• **AVAILABLE DATA**
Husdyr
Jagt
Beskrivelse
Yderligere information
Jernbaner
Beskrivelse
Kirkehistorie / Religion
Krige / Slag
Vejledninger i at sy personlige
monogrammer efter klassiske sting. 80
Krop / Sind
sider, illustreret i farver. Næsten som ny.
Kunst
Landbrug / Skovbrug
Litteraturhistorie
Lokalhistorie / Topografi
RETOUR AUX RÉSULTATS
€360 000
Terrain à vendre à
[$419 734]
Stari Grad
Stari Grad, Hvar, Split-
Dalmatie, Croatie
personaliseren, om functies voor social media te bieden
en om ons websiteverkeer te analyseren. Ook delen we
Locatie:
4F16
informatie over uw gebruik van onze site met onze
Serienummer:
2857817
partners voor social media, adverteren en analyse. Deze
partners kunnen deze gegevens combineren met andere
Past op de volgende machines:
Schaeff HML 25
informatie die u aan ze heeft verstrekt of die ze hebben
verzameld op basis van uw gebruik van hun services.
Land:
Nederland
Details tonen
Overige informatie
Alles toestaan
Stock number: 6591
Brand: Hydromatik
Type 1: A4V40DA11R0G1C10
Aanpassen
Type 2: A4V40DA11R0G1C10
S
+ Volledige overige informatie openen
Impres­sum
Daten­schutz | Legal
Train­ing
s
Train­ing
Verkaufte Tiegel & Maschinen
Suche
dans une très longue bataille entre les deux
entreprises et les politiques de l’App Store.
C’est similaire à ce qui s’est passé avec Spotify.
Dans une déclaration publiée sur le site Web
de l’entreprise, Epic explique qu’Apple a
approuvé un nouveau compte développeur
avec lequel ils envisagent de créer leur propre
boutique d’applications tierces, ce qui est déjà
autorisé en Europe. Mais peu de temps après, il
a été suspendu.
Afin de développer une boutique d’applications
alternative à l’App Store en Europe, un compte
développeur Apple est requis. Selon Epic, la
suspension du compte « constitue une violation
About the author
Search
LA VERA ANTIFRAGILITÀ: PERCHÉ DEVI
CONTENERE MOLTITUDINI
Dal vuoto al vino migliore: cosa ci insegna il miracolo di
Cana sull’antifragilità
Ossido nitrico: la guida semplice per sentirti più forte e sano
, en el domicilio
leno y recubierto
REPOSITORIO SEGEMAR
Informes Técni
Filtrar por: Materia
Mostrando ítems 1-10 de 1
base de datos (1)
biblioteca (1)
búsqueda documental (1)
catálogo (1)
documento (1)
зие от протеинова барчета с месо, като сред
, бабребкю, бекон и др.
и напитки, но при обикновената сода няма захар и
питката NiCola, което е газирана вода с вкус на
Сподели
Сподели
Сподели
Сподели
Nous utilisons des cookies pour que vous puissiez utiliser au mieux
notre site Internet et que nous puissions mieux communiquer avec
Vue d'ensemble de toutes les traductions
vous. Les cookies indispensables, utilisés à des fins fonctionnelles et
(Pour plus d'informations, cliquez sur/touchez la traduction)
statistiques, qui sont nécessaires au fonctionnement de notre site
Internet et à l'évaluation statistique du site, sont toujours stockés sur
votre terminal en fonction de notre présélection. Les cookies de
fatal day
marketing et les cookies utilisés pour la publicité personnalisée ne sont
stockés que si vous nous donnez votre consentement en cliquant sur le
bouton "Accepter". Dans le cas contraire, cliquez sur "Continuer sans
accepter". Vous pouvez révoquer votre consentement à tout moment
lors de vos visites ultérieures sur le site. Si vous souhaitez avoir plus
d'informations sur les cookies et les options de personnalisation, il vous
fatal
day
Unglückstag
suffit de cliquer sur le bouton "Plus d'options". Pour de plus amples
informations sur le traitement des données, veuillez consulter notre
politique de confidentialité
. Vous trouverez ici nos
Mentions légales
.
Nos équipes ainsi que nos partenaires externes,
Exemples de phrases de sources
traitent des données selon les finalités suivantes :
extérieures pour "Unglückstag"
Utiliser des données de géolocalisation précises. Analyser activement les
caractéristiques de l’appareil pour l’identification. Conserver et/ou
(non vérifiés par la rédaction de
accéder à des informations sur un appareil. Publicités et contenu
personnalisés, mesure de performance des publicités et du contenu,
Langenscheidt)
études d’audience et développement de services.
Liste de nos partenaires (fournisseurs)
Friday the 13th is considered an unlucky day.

• **WHAT IS REQUIRED**
Which of the lines above include the word "applications"? Copy each of them.

• **FINISHED TASK**
boutique d’applications tierces, ce qui est déjà
Afin de développer une boutique d’applications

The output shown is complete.